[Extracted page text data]

■ ■ ■

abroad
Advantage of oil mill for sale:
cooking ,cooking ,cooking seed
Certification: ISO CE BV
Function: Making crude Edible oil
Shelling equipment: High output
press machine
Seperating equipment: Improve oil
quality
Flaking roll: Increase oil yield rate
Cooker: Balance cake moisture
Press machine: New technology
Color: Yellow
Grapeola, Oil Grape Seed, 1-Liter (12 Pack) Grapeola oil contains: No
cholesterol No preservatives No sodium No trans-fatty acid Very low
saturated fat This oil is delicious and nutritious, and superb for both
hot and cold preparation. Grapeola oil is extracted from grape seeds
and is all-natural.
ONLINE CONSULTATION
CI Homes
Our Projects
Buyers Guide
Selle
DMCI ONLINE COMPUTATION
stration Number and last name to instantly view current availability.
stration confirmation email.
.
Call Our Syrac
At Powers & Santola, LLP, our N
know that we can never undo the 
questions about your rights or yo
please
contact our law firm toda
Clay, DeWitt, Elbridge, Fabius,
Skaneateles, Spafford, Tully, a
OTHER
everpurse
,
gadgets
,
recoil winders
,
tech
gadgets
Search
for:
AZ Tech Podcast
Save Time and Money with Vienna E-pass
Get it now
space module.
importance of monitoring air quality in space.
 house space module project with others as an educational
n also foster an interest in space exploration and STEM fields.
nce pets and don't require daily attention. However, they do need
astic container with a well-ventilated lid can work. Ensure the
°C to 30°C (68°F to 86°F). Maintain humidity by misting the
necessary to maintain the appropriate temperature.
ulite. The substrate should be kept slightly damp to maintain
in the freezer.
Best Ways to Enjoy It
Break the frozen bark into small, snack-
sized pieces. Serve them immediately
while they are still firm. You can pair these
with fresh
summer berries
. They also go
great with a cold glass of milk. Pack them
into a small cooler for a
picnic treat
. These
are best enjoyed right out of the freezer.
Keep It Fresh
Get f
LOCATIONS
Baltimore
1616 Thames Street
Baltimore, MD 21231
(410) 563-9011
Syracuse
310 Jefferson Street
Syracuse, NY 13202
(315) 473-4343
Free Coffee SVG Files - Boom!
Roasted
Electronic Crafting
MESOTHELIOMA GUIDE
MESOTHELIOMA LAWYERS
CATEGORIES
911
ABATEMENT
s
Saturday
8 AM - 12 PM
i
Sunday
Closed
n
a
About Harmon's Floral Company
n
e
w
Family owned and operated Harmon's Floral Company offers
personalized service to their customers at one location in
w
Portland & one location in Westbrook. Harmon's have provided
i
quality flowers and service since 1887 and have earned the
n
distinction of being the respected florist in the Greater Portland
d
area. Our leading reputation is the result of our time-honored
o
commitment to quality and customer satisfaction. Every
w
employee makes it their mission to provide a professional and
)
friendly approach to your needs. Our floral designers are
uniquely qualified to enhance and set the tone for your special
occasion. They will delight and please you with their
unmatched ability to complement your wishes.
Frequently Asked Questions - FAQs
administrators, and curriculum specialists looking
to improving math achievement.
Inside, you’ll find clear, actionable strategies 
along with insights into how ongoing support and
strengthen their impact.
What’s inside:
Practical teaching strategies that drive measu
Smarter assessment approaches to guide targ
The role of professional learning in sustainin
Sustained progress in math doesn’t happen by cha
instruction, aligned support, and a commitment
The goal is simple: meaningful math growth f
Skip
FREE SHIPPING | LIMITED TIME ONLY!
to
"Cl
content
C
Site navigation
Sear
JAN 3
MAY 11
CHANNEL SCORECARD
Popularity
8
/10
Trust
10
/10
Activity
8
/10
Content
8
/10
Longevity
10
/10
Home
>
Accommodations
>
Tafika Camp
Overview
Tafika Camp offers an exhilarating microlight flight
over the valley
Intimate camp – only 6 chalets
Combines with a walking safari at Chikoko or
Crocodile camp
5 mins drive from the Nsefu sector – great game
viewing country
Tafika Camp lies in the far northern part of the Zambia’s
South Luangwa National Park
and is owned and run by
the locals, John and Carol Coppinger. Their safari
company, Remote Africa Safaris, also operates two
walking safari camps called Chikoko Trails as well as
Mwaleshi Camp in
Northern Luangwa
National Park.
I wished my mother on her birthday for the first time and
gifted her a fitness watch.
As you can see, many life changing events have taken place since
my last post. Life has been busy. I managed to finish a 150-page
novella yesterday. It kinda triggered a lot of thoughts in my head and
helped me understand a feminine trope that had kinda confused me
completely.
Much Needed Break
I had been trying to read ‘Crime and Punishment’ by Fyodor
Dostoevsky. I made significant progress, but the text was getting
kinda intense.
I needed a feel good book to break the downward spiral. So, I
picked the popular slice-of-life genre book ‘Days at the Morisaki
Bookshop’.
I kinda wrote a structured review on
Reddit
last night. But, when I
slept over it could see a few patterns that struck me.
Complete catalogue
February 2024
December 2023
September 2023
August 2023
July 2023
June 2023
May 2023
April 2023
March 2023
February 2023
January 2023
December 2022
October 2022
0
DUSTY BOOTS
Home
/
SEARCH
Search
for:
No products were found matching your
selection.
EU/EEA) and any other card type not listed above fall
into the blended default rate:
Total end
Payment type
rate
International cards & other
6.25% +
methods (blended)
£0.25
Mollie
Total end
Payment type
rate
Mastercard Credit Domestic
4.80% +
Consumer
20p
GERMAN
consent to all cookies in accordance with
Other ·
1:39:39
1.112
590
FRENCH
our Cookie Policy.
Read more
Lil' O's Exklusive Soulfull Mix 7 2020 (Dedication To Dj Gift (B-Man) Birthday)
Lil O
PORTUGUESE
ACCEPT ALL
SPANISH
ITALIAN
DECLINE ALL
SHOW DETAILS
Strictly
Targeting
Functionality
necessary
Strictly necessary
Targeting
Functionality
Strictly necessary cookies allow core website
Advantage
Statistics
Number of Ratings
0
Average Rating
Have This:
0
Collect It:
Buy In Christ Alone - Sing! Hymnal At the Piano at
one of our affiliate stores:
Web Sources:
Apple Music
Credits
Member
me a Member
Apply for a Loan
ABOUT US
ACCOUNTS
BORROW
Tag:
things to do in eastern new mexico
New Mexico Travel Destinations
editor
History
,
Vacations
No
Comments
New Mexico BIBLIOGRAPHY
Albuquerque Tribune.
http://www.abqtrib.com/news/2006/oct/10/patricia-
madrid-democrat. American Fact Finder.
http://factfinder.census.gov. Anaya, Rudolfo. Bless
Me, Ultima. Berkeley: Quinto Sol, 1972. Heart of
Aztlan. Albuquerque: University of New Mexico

■ ■ ■

→ Task objective
Which lines above include the word "MESOTHELIOMA"? Return each one.

→ Worked solution
MESOTHELIOMA GUIDE
MESOTHELIOMA LAWYERS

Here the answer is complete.